This semester, more than any other, I feel as though school is happening to me.
Classes swirl around me. The only things I remember are lessons, rehearsals, and music. I go to my classes, but I don't really remember anything about them.
It's like a veil is over my eyes. I feel slow, like I cannot possibly keep up.
I'm oddly okay with it.
I've spent so much of my life being Type A. I'm still Type A -- but I feel less of a need to act like it.
It's not really my identity, is it? I say that as a declarative statement, with the end of the sentence turned down towards the punctuation. I used to ask it to God, as a question: Father, can this really be identity?
He whispered back: a firm, calming No, darling.
I find myself being a little less productive. I'm not chasing my tail so much anymore, not hounding myself. I'm not hot on the heels of productivity and efficiency.
Is part of this due to a bad case of senioritis? Of course.
But for now, I'm not chasing the idea of the perfect student.
You know what's happening instead.
I was late for my workout yesterday -- but I got to have a cheerful conversation with my roommate.

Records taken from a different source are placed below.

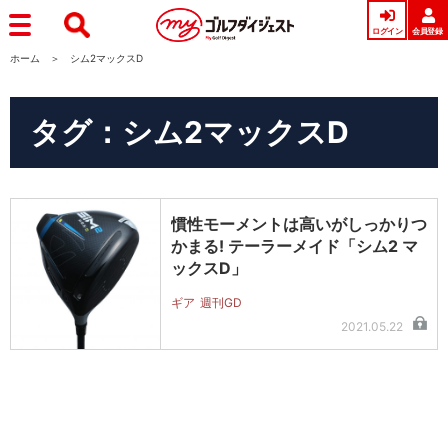
ログイン
会員登録
ホーム
シム2マックスD
タグ：シム2マックスD
慣性モーメントは高いがしっかりつ
かまる! テーラーメイド「シム2 マ
ックスD」
ギア
週刊GD
2021.05.22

During an unprecedented lunch break this week, I could not, for the love of God, bring myself to be productive in any way. Instead, I got to hang out with a few friends and chat with one of my favorite castmates. It wasn't profound. It was actually kind of silly. The trajectory of the world didn't shift.
But I got a little brighter.
I remembered I was bold and radiant.
And those are the parts of my day I remember. Not how efficiently I studied, nor how well I worked through lunch.
I remember how much I adore my cast and my choir.
I remember how my friend made me laugh: loudly, unashamedly.
I remember sweet little occurrences and incidents that bring brightness to my day. I remember how I've always struggled with friendships with guys, and here, now, God has given me the gift of some of my favorite friendships being formed with the men around me.
So, yeah, I feel a little behind and a little harried and a little less than perfect.
But I'm learning that the ability to stop, look around, and simply breathe is a skill more valuable than I have thought.
Valuable connections trumps productivity, every time.
It also beats perfection. Every time.
May we not try to hard. May we be okay with that. May we live with the gentle reminder that we don't have to be on top of it. May we hold this knowledge in our hands -- feel it, smell it, taste it. May it save our lives.
May we choose to connect instead of strive.